As Michael pointed out, the tax-adjusted interest rate of borrowing against your home can be less than the risk-free rate. And if, instead of buying a bond with regular payments, you buy a bond that pays a lump-sum on maturation, your effective tax rate may be low enough to make this a profitable move. Nothing that Arnold has says disproves this possibility. Nor does the EMH, because the pool of money available to arbitrage this away is limited.
Patri Friedman
Dec 14 2007 at 7:18pm
Dr. T says: By risking your money on the stock market, you made a net profit of $5,800 which is only 1.16% of your $500,000 nest egg.
If we take as a given that you own a house, which I was, then this 1.16% is a phantom number. It means nothing at all, since you are exposed to price movements on the $500,000 regardless of where you put your money. Your arbitrage made you a free $5,800 is the right way to look at it. Or “you make money if stock returns are above 6%”. Which they are more than half the time.
Joe – in the method you describe for putting up 4% to own the S&P, don’t you only capture the S&P return without dividends? Which is several percent below the full return.
bill shoe – I have a pretty unusual housing situation which required buying (various custom changes to the property), so the choice you describe is not actually relevant to me.
fundamentalist
Dec 15 2007 at 12:58am
I have to agree with Friedman on this. If you have half you mortgage paid for on a $500,000 house, then your equity will grow in value at about 1-2% per year. Not a very happy scenario. You don’t have the money to pay off the other half or you would, which means that you don’t have the spare money to invest in stocks or bonds. But if you borrow the equity in your home at 6% and invest in the stock market, you can make the equity in you home grow at a faster rate.
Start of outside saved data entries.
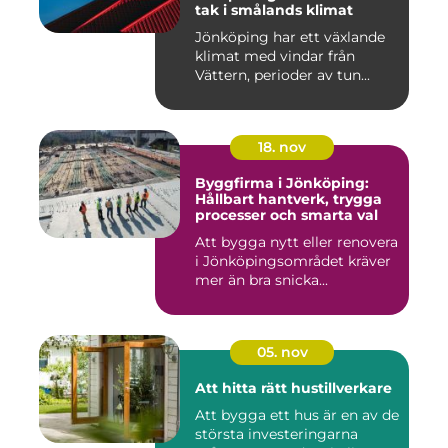
tak i smålands klimat
Jönköping har ett växlande
klimat med vindar från
Vättern, perioder av tun...
18. nov
Byggfirma i Jönköping:
Hållbart hantverk, trygga
processer och smarta val
Att bygga nytt eller renovera
i Jönköpingsområdet kräver
mer än bra snicka...
05. nov
Att hitta rätt hustillverkare
Att bygga ett hus är en av de
största investeringarna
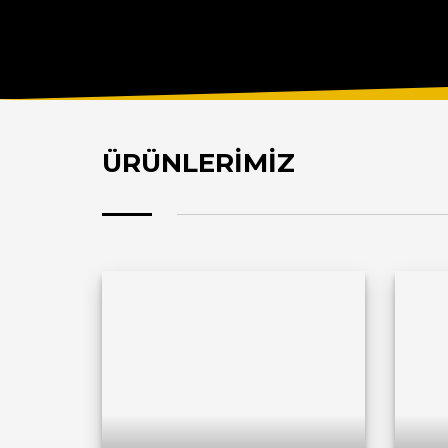
ÜRÜNLERİMİZ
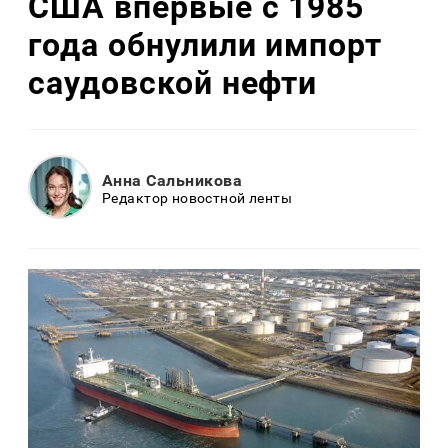
США впервые с 1985
года обнулили импорт
саудовской нефти
Анна Сальникова
Редактор новостной ленты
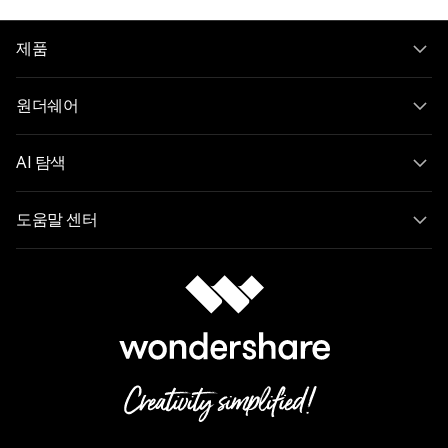
제품
원더쉐어
AI 탐색
도움말 센터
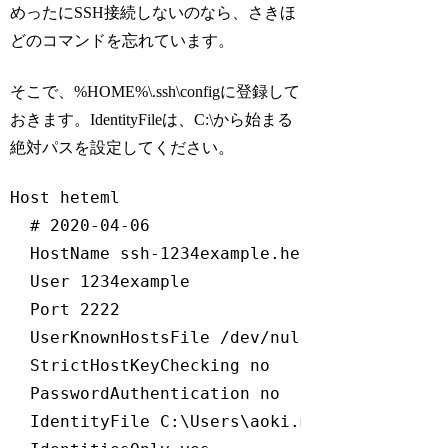
めったにSSH接続しないのなら、さきほ
どのコマンドを忘れています。
そこで、%HOME%\.ssh\configに登録して
おきます。IdentityFileは、C:\から始まる
絶対パスを設定してください。
Host heteml

  # 2020-04-06

  HostName ssh-1234example.heteml.net

  User 1234example

  Port 2222

  UserKnownHostsFile /dev/null

  StrictHostKeyChecking no

  PasswordAuthentication no

  IdentityFile C:\Users\aoki.makoto\.ssh\id_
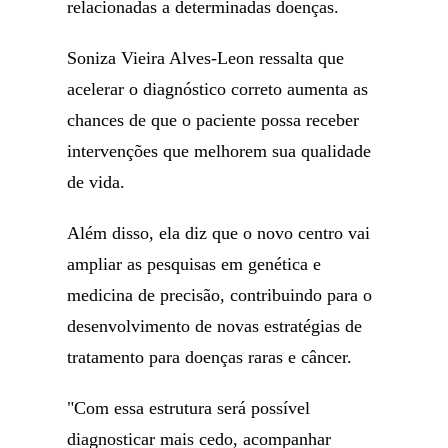
relacionadas a determinadas doenças.
Soniza Vieira Alves-Leon ressalta que
acelerar o diagnóstico correto aumenta as
chances de que o paciente possa receber
intervenções que melhorem sua qualidade
de vida.
Além disso, ela diz que o novo centro vai
ampliar as pesquisas em genética e
medicina de precisão, contribuindo para o
desenvolvimento de novas estratégias de
tratamento para doenças raras e câncer.
"Com essa estrutura será possível
diagnosticar mais cedo, acompanhar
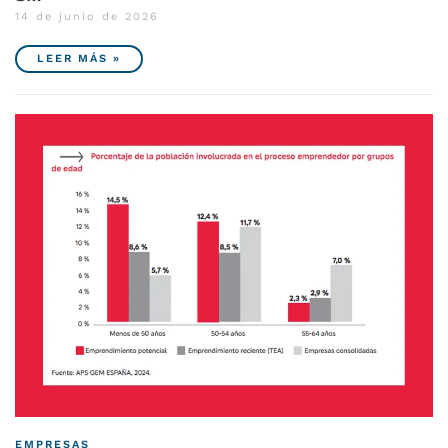
14 de junio de 2026
LEER MÁS »
EMPRESAS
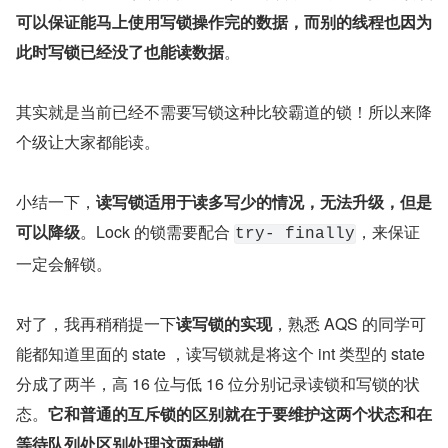
可以保证能马上使用写锁操作完的数据，而别的线程也因为
此时写锁已经没了也能读数据
。
其实就是当前已经不需要写锁这种比较霸道的锁！所以来降
个级让大家都能读。
小结一下，
读写锁适用于读多写少的情况，无法升级，但是
可以降级
。Lock 的锁需要配合 
，来保证
try- finally
一定会解锁。
对了，我再稍稍提一下
读写锁的实现
，熟悉 AQS 的同学可
能都知道里面的 state ，读写锁就是将这个 int 类型的 state 
分成了两半，高 16 位与低 16 位分别记录读锁和写锁的状
态。
它和普通的互斥锁的区别就在于要维护这两个状态和在
等待队列处区别处理这两种锁
。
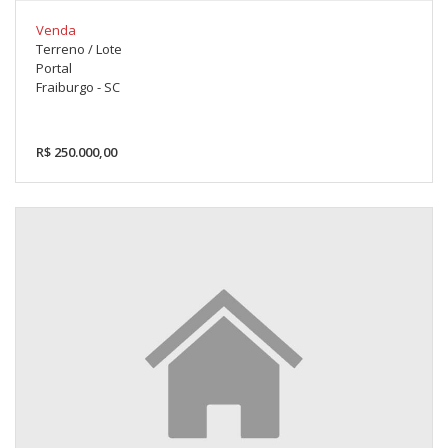
Venda
Terreno / Lote
Portal
Fraiburgo - SC
R$ 250.000,00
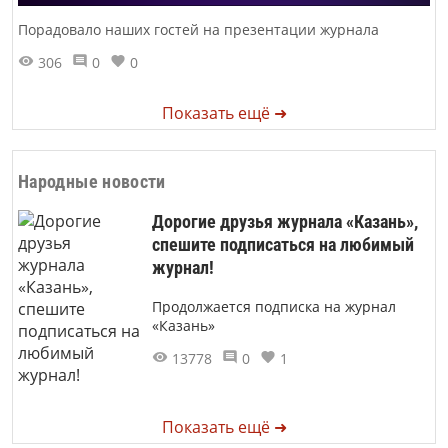
Порадовало наших гостей на презентации журнала
306
0
0
Показать ещё ➜
Народные новости
Дорогие друзья журнала «Казань»,
спешите подписаться на любимый
журнал!
Продолжается подписка на журнал
«Казань»
13778
0
1
Показать ещё ➜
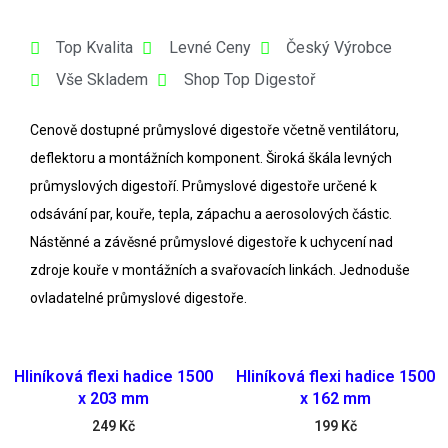
Top Kvalita
Levné Ceny
Český Výrobce
Vše Skladem
Shop Top Digestoř
Cenově dostupné
průmyslové digestoře
včetně ventilátoru,
deflektoru a montážních komponent. Široká škála levných
průmyslových digestoří
. Průmyslové digestoře určené k
odsávání par
, kouře, tepla, zápachu a aerosolových částic.
Nástěnné a závěsné
průmyslové digestoře
k uchycení nad
zdroje kouře v montážních a svařovacích linkách. Jednoduše
ovladatelné
průmyslové digestoře
.
Hliníková flexi hadice 1500
Hliníková flexi hadice 1500
x 203 mm
x 162 mm
249
Kč
199
Kč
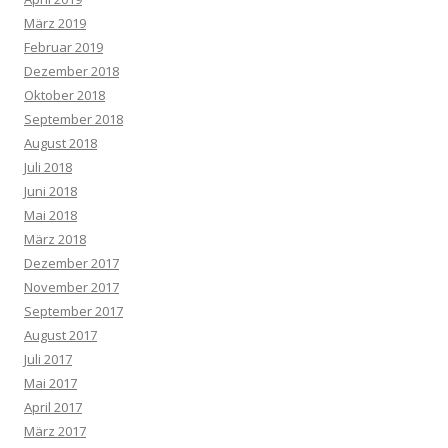
März 2019
Februar 2019
Dezember 2018
Oktober 2018
September 2018
August 2018
Juli 2018
Juni 2018
Mai 2018
März 2018
Dezember 2017
November 2017
September 2017
August 2017
Juli 2017
Mai 2017
April 2017
März 2017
I don’t understand why Dr. T chose 7% as the rate of appreciation for a stock market investment when the market has averaged about 12% growth for almost a century. The 6% difference between the second mortage and the returns from the stock market cause the equity in my house to grow by 7-8% per year instead of 1-2%. But even if I earn just 1% on stocks, that doubles the growth rate of the equity in my home.
fundamentalist
Dec 15 2007 at 12:59am
I have to agree with Friedman on this. If you have half you mortgage paid for on a $500,000 house, then your equity will grow in value at about 1-2% per year. Not a very happy scenario. You don’t have the money to pay off the other half or you would, which means that you don’t have the spare money to invest in stocks or bonds. But if you borrow the equity in your home at 6% and invest in the stock market, you can make the equity in you home grow at a faster rate.
I don’t understand why Dr. T chose 7% as the rate of appreciation for a stock market investment when the market has averaged about 12% growth for almost a century. The 6% difference between the second mortage and the returns from the stock market cause the equity in my house to grow by 7-8% per year instead of 1-2%. But even if I earn just 1% on stocks, that doubles the growth rate of the equity in my home.
And as Friedman points out, no one is trying to beat the market, they’re simply taking greater risk in order to earn greater returns.
fundamentalist
Dec 15 2007 at 1:03am
I would think that investing in the stock market is a more diversified investment than keeping the money in the house. In the stock market you can own multiple companies in multiple industries, even real estate via REIT’s. With equity in a home, you’re not diversified at all; you’re stuck with all of your money in one investment, the value of which is subject to the volatility of the economy and interest rates, among many other things. You also have to pay a lot for maintenance and insurance, neither of which an investment in the stock market requires.